_AIM OF THE TASK_. Each entry below is to be restated word for word, with no pictures carried over.

** DATA IN THIS EXERCISE follows **

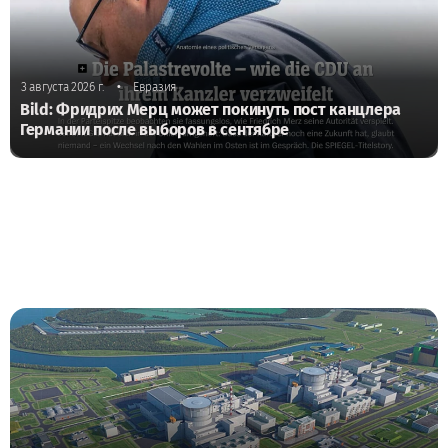
•
3 августа 2026 г.
Евразия
Bild: Фридрих Мерц может покинуть пост канцлера
Германии после выборов в сентябре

** End of DATA IN THIS EXERCISE **

_RESPONSE BOX_.
•
3 августа 2026 г.
Евразия
Bild: Фридрих Мерц может покинуть пост канцлера
Германии после выборов в сентябре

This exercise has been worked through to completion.